But the couple who sued Atlanta-based Aaron's Inc. said they had no clue the computer they rented last year was equipped with a device that could spy on them.

Brian Byrd, 26, and his 24-year-old wife, Crystal, said they didn't even realize that was possible until a store manager in Casper came to their home on Dec. 22.

The manager tried to repossess the computer because he mistakenly believed the Byrds hadn't paid off their rent-to-own agreement. When Brian Byrd showed the manager a signed receipt, the manager showed Byrd a picture of Byrd using the computer — taken by the computer's webcam.

Brian Byrd demanded to know where the picture came from, and the manager "responded that he was not supposed to disclose that Aaron's had the photograph," the lawsuit said.

Byrd told The Associated Press in an exclusive telephone interview, the day before the suit was filed Tuesday in U.S. District Court in Erie, that he believes the store manager showed him the picture because he "was just trying to throw his weight around and get an easy repossession."

That's when the Byrds contacted police who, their attorney said, have determined the image was shot with the help of spying software, which the lawsuit contends is made by North East, Pa.-based Designerware LLC and is installed on all Aaron's rental computers. Designerware is also being sued.

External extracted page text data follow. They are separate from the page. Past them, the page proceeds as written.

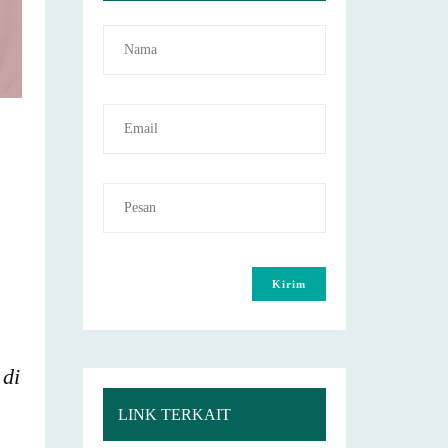
 di
LINK TERKAIT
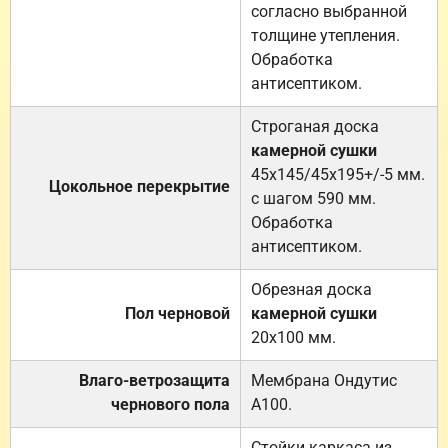
согласно выбранной
толщине утепления.
Обработка
антисептиком.
Строганая доска
камерной сушки
45х145/45х195+/-5 мм.
Цокольное перекрытие
с шагом 590 мм.
Обработка
антисептиком.
Обрезная доска
Пол черновой
камерной сушки
20х100 мм.
Влаго-ветрозащита
Мембрана Ондутис
чернового пола
А100.
Стойки каркаса из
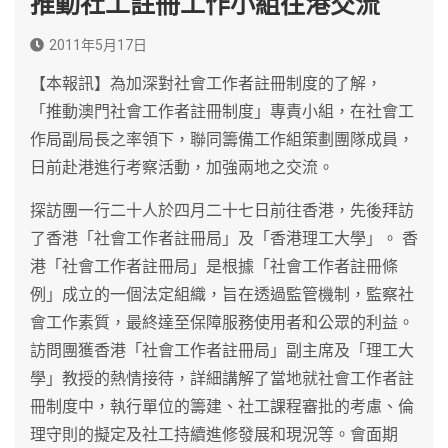
推動社工註冊工作小組往港交流
2011年5月17日
【本報訊】為加深對社會工作者註冊制度的了解，
「推動澳門社會工作者註冊制度」專責小組，在社會工
作局副局長之率領下，聯同籌備工作組策劃團隊成員，
日前赴港進行考察活動，加強兩地之交流。
探訪團一行二十人於四月二十七日前往香港，先後拜訪
了香港「社會工作者註冊局」及「香港理工大學」。 香
港「社會工作者註冊局」是根據「社會工作者註冊條
例」成立的一個法定組織，旨在透過監管機制，監察社
會工作素質，最終達至保障服務使用者和公眾的利益。
訪問團獲香港「社會工作者註冊局」副主席及「理工大
學」教授的熱情接待，詳細講解了當地就社會工作者註
冊制度中，執行單位的籌建、社工課程審批的考慮、倫
理守則的擬定及社工持續進修發展和現況等。會面期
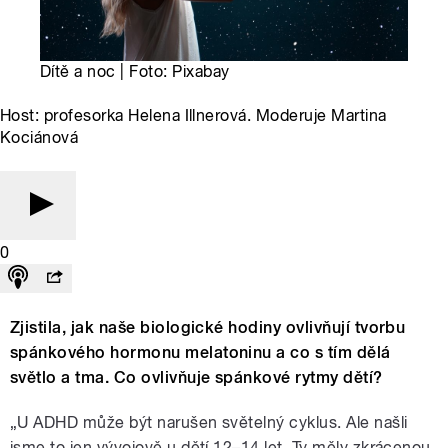
Dítě a noc | Foto: Pixabay
Host: profesorka Helena Illnerová. Moderuje Martina
Kociánová
0
Zjistila, jak naše biologické hodiny ovlivňují tvorbu
spánkového hormonu melatoninu a co s tím dělá
světlo a tma. Co ovlivňuje spánkové rytmy dětí?
„U ADHD může být narušen světelný cyklus. Ale našli
jsme to jen vývojově u dětí 12–14 let. Ty měly zkrácenou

"It feels like we were pretty much invaded, like somebody else was in our house," Byrd told the AP. "It's a weird feeling, I can't really describe it. I had to sit down for a minute after he showed me that picture."

David Katz, an attorney at Atlanta-based Aaron's, said he was not familiar with the lawsuit, but was hoping to issue a response after reviewing a copy. The company's website says it has more than 1,500 stores in the United States and Canada.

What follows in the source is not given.